> [How to complete this task] Every line from the line containing "Nous utilisons en" to the end of the data must appear in the answer exactly as it appears there, and nothing else.

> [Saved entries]
=== Section Start ===
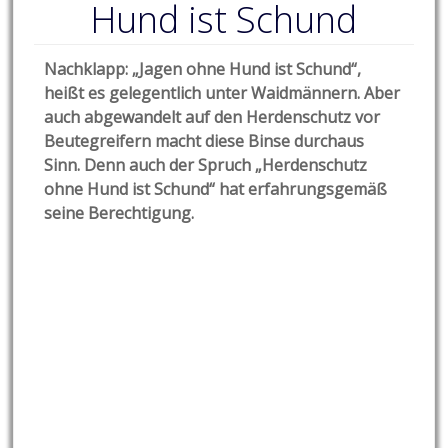
Hund ist Schund
Nachklapp: „Jagen ohne Hund ist Schund“,
heißt es gelegentlich unter Waidmännern. Aber
auch abgewandelt auf den Herdenschutz vor
Beutegreifern macht diese Binse durchaus
Sinn. Denn auch der Spruch „Herdenschutz
ohne Hund ist Schund“ hat erfahrungsgemäß
seine Berechtigung.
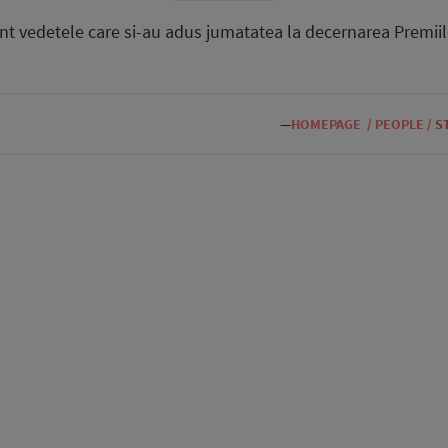
unt vedetele care si-au adus jumatatea la decernarea Premi
—
HOMEPAGE
/
PEOPLE
/
S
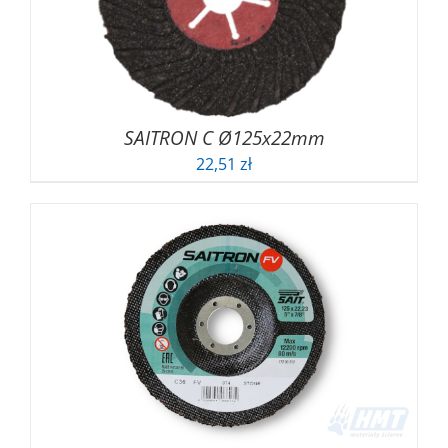
SAITRON C Ø125x22mm
22,51
zł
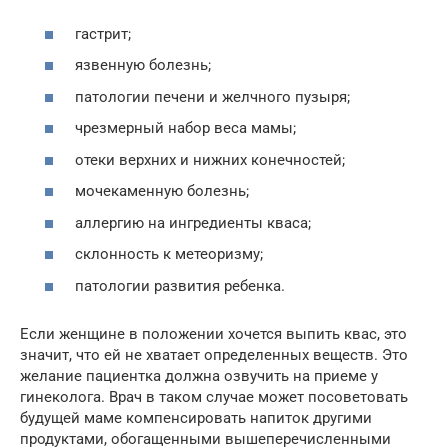
гастрит;
язвенную болезнь;
патологии печени и желчного пузыря;
чрезмерный набор веса мамы;
отеки верхних и нижних конечностей;
мочекаменную болезнь;
аллергию на ингредиенты кваса;
склонность к метеоризму;
патологии развития ребенка.
Если женщине в положении хочется выпить квас, это
значит, что ей не хватает определенных веществ. Это
желание пациентка должна озвучить на приеме у
гинеколога. Врач в таком случае может посоветовать
будущей маме компенсировать напиток другими
продуктами, обогащенными вышеперечисленными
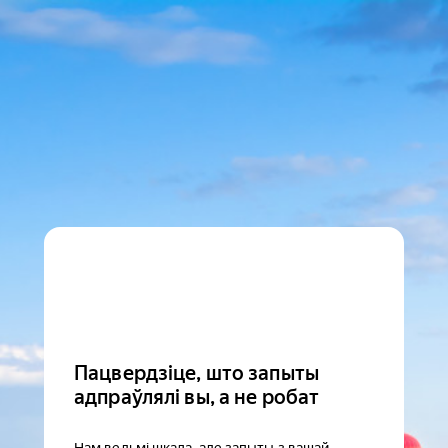
Пацвердзіце, што запыты
адпраўлялі вы, а не робат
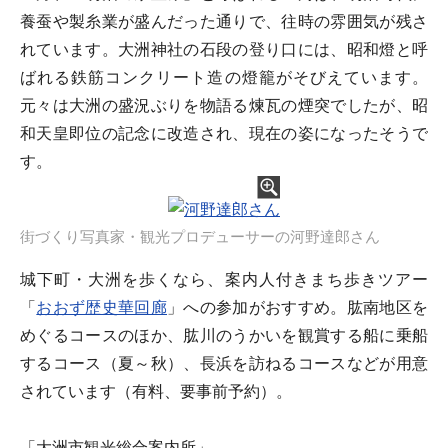
養蚕や製糸業が盛んだった通りで、往時の雰囲気が残さ
れています。大洲神社の石段の登り口には、昭和燈と呼
ばれる鉄筋コンクリート造の燈籠がそびえています。
元々は大洲の盛況ぶりを物語る煉瓦の煙突でしたが、昭
和天皇即位の記念に改造され、現在の姿になったそうで
す。
街づくり写真家・観光プロデューサーの河野達郎さん
城下町・大洲を歩くなら、案内人付きまち歩きツアー
「
おおず歴史華回廊
」への参加がおすすめ。肱南地区を
めぐるコースのほか、肱川のうかいを観賞する船に乗船
するコース（夏～秋）、長浜を訪ねるコースなどが用意
されています（有料、要事前予約）。
「大洲市観光総合案内所」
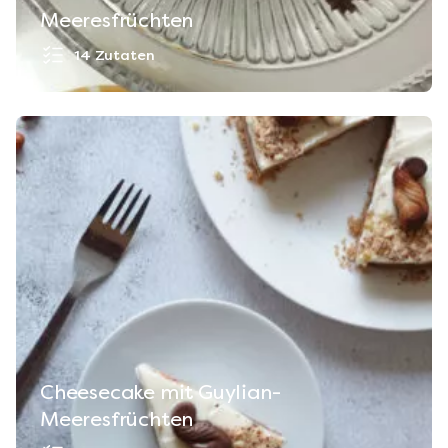
Meeresfrüchten
14 Zutaten
Cheesecake mit Guylian-
Meeresfrüchten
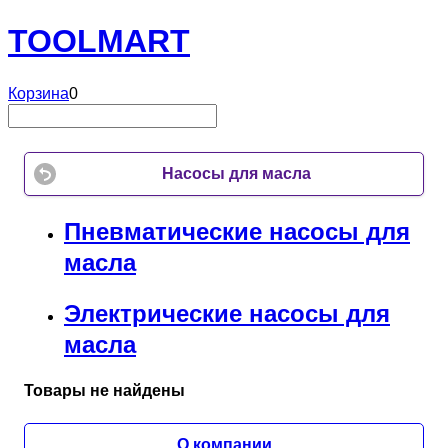
TOOL
MART
Корзина
0
Насосы для масла
Пневматические насосы для
масла
Электрические насосы для
масла
Товары не найдены
О компании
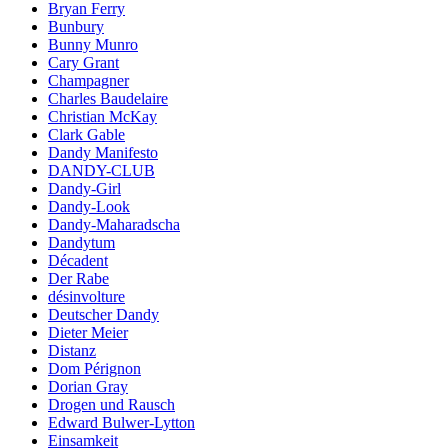
Bryan Ferry
Bunbury
Bunny Munro
Cary Grant
Champagner
Charles Baudelaire
Christian McKay
Clark Gable
Dandy Manifesto
DANDY-CLUB
Dandy-Girl
Dandy-Look
Dandy-Maharadscha
Dandytum
Décadent
Der Rabe
désinvolture
Deutscher Dandy
Dieter Meier
Distanz
Dom Pérignon
Dorian Gray
Drogen und Rausch
Edward Bulwer-Lytton
Einsamkeit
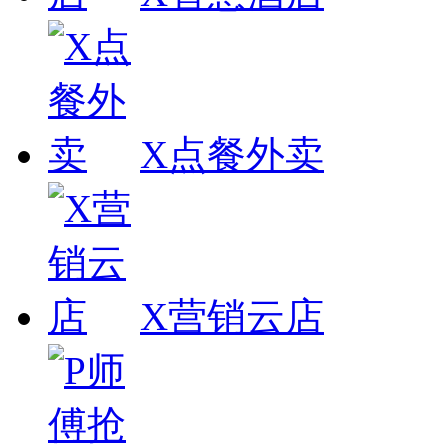
X点餐外卖
X营销云店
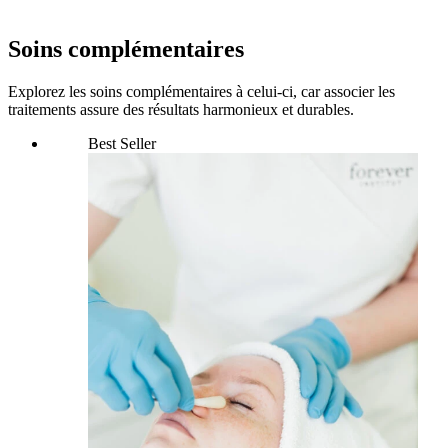
Soins complémentaires
Explorez les soins complémentaires à celui-ci, car associer les
traitements assure des résultats harmonieux et durables.
Best Seller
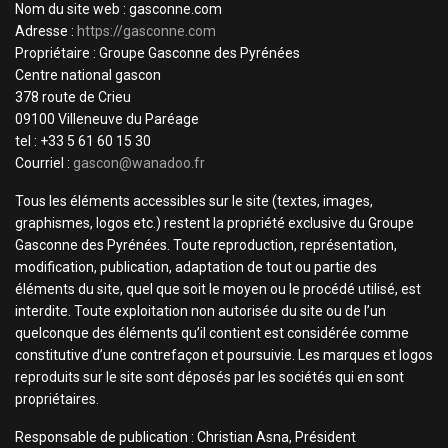
Nom du site web : gasconne.com
Adresse :
https://gasconne.com
Propriétaire : Groupe Gasconne des Pyrénées
Centre national gascon
378 route de Crieu
09100 Villeneuve du Paréage
tel : +33 5 61 60 15 30
Courriel :
gascon@wanadoo.fr
Tous les éléments accessibles sur le site (textes, images,
graphismes, logos etc.) restent la propriété exclusive du Groupe
Gasconne des Pyrénées. Toute reproduction, représentation,
modification, publication, adaptation de tout ou partie des
éléments du site, quel que soit le moyen ou le procédé utilisé, est
interdite. Toute exploitation non autorisée du site ou de l’un
quelconque des éléments qu’il contient est considérée comme
constitutive d’une contrefaçon et poursuivie. Les marques et logos
reproduits sur le site sont déposés par les sociétés qui en sont
propriétaires.
Responsable de publication : Christian Asna, Président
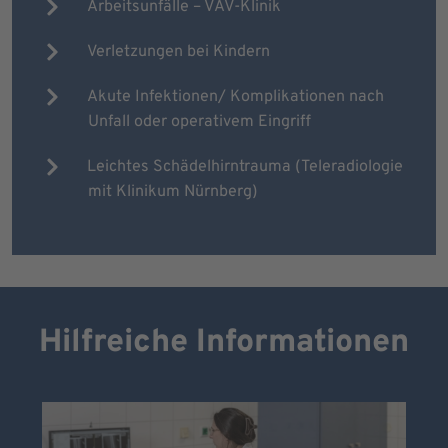
Arbeitsunfälle – VAV-Klinik
Verletzungen bei Kindern
Akute Infektionen/ Komplikationen nach
Unfall oder operativem Eingriff
Leichtes Schädelhirntrauma (Teleradiologie
mit Klinikum Nürnberg)
Hilfreiche Informationen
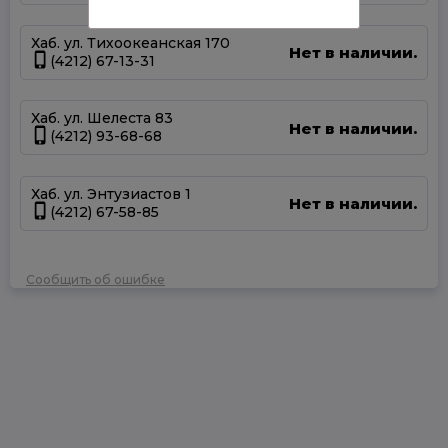
Хаб. ул. Тихоокеанская 170
Нет в наличии.
(4212) 67-13-31
Хаб. ул. Шелеста 83
Нет в наличии.
(4212) 93-68-68
Хаб. ул. Энтузиастов 1
Нет в наличии.
(4212) 67-58-85
Сообщить об ошибке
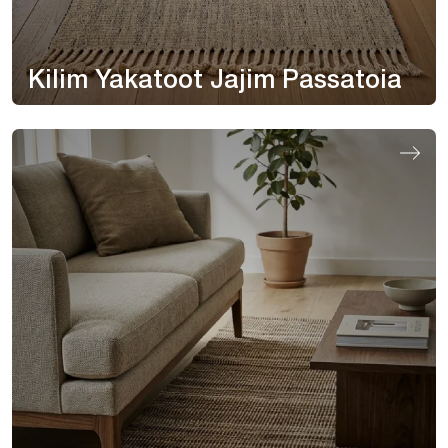
Kilim Yakatoot Jajim Passatoia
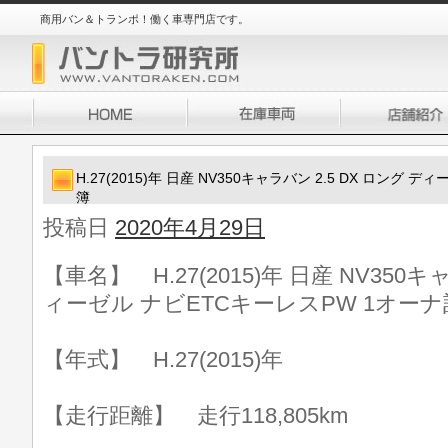
商用バン＆トランポ！働く車専門店です。
H.27(2015)年 日産 NV350キャラバン 2.5 DX ロング
簿
投稿日
2020年4月29日
【車名】 H.27(2015)年 日産 NV350キ
ィーゼル ナビETCキーレスPW 1オー
【年式】 H.27(2015)年
【走行距離】 走行118,805km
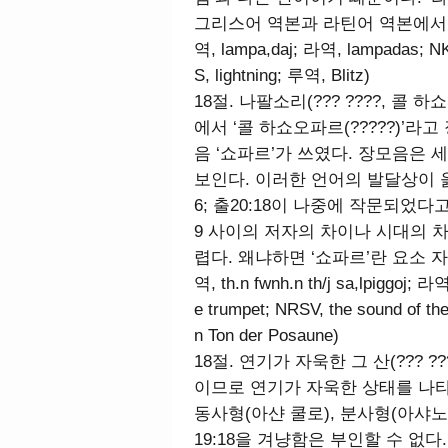
그리스어 역본과 라틴어 역본에서 
역, lampa,daj; 라역, lampadas; NKJV
S, lightning; 루역, Blitz)
18절. 나팔소리(??? ????, 콜 하
에서 ‘콜 하쇼오파르(?????)’라고
음 ‘쇼파르’가 쓰였다. 장모음은
보인다. 이러한 언어의 발달상이 옳다
6; 출20:18이 나중에 작문되었다고
9 사이의 저자의 차이나 시대의 
렵다. 왜냐하면 ‘쇼파르’란 요소 
역, th.n fwnh.n th/j sa,lpiggoj; 라
e trumpet; NRSV, the sound of the
n Ton der Posaune)
18절. 연기가 자욱한 그 산(??? 
이므로 연기가 자욱한 상태를 나타낸
동사형(아샨 쿨로), 분사형(아샤노)
19:18을 겨냥함은 부인할 수 없다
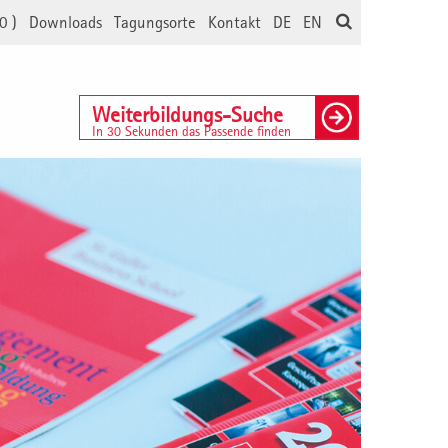
0
)
Downloads
Tagungsorte
Kontakt
DE
EN
Weiterbildungs-Suche
In 30 Sekunden das Passende finden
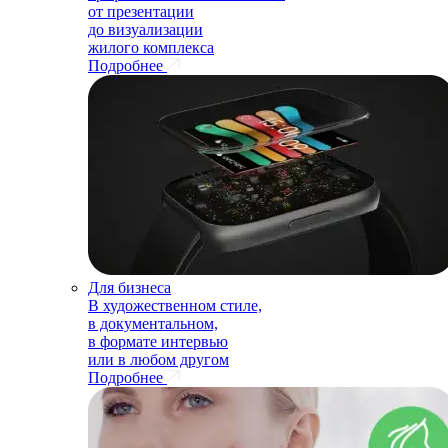
от презентации
до визуализации
жилого комплекса
Подробнее
Для бизнеса
В художественном стиле,
в документальном,
в формате интервью
или в любом другом
Подробнее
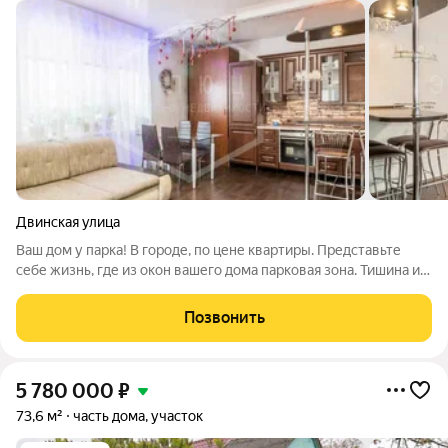
Двинская улица
Ваш дом у парка! В городе, по цене квартиры. Представьте
себе жизнь, где из окон вашего дома парковая зона. Тишина и
гармония. А по утрам пенье птиц... Дом 2013 года постройки
120 кв м, два этажа. Выгодное расположение дома. Площадь
Позвонить
дома 6 соток.
5 780 000
₽
73,6 м²
часть дома, участок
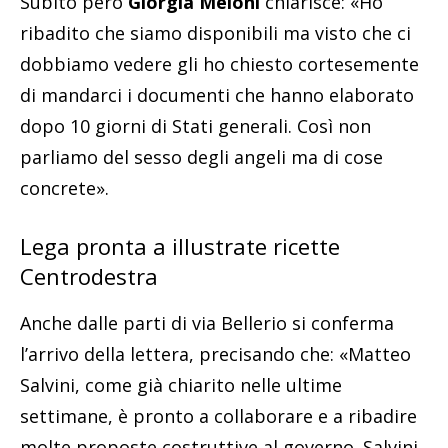
Subito però
Giorgia Meloni
chiarisce: «Ho
ribadito che siamo disponibili ma visto che ci
dobbiamo vedere gli ho chiesto cortesemente
di mandarci i documenti che hanno elaborato
dopo 10 giorni di Stati generali. Così non
parliamo del sesso degli angeli ma di cose
concrete».
Lega pronta a illustrate ricette
Centrodestra
Anche dalle parti di via Bellerio si conferma
l’arrivo della lettera, precisando che: «Matteo
Salvini, come già chiarito nelle ultime
settimane, è pronto a collaborare e a ribadire
molte proposte costruttive al governo. Salvini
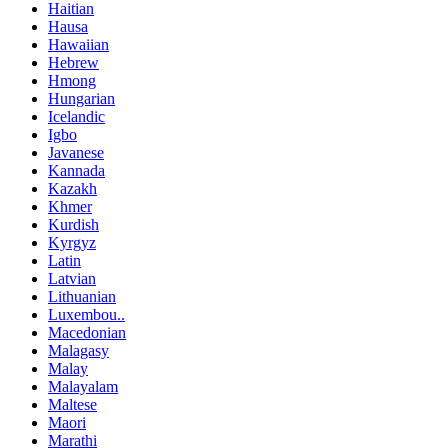
Haitian
Hausa
Hawaiian
Hebrew
Hmong
Hungarian
Icelandic
Igbo
Javanese
Kannada
Kazakh
Khmer
Kurdish
Kyrgyz
Latin
Latvian
Lithuanian
Luxembou..
Macedonian
Malagasy
Malay
Malayalam
Maltese
Maori
Marathi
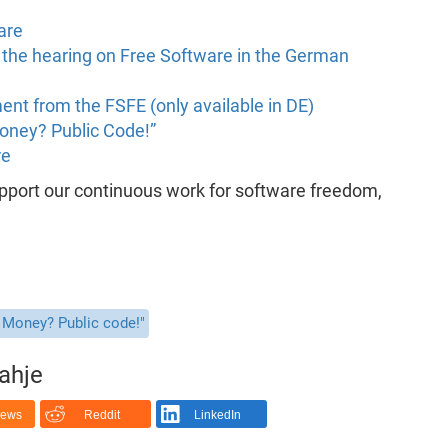
are
the hearing on Free Software in the German
nt from the FSFE (only available in DE)
Money? Public Code!”
re
support our continuous work for software freedom,
c Money? Public code!"
rahje
News
Reddit
LinkedIn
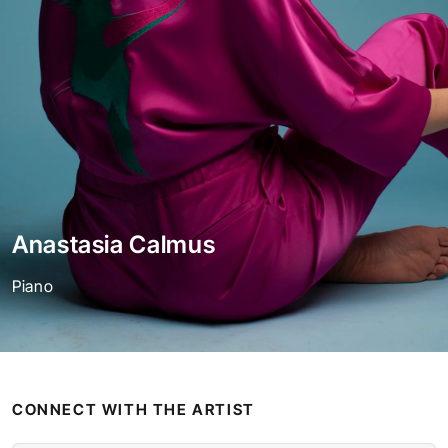
Anastasia Calmus
Piano
CONNECT WITH THE ARTIST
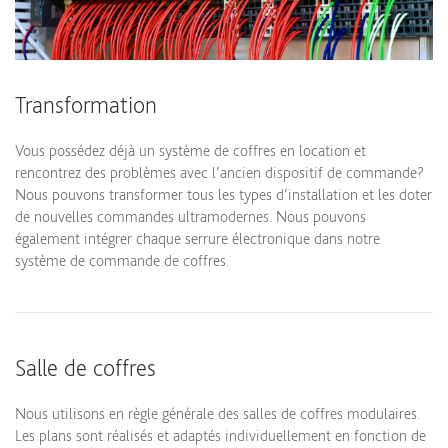
Transformation
Vous possédez déjà un système de coffres en location et
rencontrez des problèmes avec l’ancien dispositif de commande?
Nous pouvons transformer tous les types d’installation et les doter
de nouvelles commandes ultramodernes. Nous pouvons
également intégrer chaque serrure électronique dans notre
système de commande de coffres.
Salle de coffres
Nous utilisons en règle générale des salles de coffres modulaires.
Les plans sont réalisés et adaptés individuellement en fonction de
=== Section End ===
> [Answer section]
Nous utilisons en règle générale des salles de coffres modulaires.
Les plans sont réalisés et adaptés individuellement en fonction de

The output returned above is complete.